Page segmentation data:
○ ○ ○ ○ ○ ○ ○

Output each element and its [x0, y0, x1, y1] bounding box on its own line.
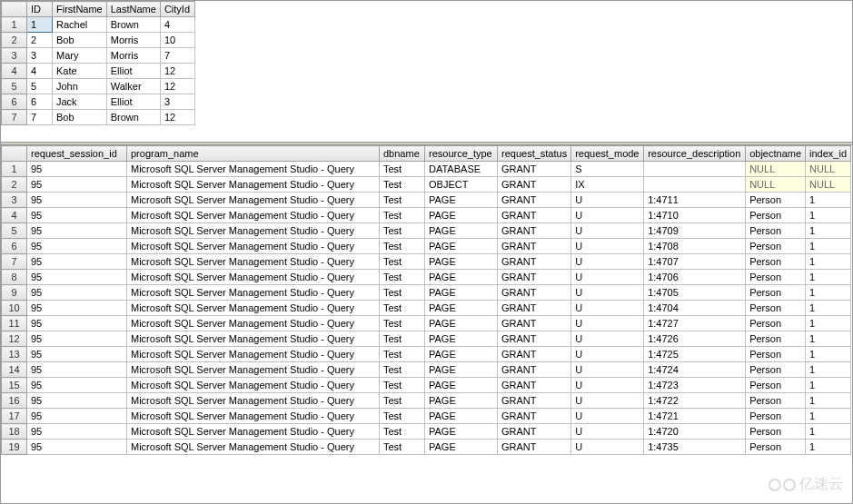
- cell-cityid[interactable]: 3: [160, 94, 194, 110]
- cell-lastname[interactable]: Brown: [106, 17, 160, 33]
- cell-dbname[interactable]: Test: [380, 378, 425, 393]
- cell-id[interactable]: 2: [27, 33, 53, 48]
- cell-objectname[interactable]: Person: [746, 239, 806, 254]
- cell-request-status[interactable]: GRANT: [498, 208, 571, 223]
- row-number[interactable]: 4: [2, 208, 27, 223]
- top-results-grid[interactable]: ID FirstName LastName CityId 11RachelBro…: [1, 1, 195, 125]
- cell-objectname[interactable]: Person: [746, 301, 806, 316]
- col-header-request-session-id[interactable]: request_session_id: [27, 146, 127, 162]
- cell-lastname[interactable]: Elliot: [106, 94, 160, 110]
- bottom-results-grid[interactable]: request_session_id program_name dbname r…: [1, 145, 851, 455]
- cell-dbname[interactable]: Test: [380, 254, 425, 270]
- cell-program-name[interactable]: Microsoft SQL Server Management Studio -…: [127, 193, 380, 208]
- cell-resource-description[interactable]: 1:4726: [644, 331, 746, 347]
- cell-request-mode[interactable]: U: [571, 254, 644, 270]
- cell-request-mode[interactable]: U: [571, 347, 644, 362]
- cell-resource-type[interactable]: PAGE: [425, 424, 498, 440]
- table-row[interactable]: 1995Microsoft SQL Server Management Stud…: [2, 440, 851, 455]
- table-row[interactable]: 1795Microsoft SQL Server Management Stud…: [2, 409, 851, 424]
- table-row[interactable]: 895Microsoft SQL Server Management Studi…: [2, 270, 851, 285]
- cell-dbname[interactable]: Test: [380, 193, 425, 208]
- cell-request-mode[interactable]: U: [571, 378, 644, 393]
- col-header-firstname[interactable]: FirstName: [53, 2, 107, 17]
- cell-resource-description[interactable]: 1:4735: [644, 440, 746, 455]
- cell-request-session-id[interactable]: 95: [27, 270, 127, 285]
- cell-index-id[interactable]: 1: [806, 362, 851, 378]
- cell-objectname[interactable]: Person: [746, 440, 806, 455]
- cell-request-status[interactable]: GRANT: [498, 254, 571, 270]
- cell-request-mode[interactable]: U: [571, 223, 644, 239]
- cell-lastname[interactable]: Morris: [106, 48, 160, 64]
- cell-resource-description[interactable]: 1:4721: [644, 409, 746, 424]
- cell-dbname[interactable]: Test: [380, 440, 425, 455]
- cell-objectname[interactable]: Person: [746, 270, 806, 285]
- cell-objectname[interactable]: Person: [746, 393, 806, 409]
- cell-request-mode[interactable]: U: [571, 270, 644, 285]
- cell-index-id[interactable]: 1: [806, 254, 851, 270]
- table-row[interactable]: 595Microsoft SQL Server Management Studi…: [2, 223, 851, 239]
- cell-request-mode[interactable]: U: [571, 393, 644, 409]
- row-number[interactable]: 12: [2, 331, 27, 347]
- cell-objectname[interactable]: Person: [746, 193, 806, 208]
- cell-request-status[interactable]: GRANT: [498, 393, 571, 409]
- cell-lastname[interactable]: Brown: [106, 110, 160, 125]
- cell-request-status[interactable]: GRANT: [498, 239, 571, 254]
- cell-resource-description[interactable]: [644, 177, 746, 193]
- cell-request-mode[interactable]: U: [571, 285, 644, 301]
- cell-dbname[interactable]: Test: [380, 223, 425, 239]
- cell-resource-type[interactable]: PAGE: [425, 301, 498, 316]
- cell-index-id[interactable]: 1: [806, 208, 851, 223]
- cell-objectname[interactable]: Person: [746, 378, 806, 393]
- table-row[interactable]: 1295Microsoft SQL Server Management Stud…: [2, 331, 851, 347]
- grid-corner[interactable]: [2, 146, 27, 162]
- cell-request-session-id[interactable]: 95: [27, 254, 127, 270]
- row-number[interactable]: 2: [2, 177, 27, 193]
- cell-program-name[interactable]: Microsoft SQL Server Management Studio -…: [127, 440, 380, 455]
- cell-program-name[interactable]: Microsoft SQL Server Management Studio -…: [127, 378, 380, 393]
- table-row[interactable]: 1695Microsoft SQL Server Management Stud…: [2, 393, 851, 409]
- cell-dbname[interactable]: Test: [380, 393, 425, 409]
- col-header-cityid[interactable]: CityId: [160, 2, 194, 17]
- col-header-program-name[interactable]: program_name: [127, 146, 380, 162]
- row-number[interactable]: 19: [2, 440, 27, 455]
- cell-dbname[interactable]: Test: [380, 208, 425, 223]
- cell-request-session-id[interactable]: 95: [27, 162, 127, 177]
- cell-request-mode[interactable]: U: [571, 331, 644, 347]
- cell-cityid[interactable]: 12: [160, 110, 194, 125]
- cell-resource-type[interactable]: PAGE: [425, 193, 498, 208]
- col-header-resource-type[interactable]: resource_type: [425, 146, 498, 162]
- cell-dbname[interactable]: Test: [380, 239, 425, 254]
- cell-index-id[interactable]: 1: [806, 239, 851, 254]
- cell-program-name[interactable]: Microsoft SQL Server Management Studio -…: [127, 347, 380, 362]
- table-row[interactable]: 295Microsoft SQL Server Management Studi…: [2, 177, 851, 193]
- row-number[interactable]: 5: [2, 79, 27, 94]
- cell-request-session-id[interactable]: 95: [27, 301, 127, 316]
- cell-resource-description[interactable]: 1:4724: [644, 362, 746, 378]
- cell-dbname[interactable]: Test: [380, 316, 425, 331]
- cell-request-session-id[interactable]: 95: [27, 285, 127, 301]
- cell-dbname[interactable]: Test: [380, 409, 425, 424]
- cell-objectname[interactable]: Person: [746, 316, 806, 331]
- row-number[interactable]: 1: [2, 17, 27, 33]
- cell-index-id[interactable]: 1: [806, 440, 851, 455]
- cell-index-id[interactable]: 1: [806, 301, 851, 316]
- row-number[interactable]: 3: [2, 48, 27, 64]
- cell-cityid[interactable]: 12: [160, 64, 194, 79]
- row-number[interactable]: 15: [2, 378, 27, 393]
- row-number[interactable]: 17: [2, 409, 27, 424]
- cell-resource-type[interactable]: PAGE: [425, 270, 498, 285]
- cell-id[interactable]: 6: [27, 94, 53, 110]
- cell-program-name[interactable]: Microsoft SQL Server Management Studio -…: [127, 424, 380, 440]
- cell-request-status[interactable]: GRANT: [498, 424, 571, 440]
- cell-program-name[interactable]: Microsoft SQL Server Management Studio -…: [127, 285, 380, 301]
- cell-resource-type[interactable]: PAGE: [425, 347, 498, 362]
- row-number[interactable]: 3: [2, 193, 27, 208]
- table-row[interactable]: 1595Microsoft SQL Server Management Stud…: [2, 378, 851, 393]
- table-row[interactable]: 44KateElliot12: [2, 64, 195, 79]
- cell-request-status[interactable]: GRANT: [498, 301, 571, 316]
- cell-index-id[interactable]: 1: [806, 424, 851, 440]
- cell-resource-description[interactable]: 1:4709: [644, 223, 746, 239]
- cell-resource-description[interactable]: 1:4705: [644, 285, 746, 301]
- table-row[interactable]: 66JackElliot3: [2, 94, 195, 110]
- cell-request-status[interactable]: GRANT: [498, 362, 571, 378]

○ ○ ○ ○ ○ ○ ○

Exercise aim
Show the lines from the data above that contain the string "FirstName".

Task solution
- top-results-grid[interactable]: ID FirstName LastName CityId 11RachelBro…: [1, 1, 195, 125]
- col-header-firstname[interactable]: FirstName: [53, 2, 107, 17]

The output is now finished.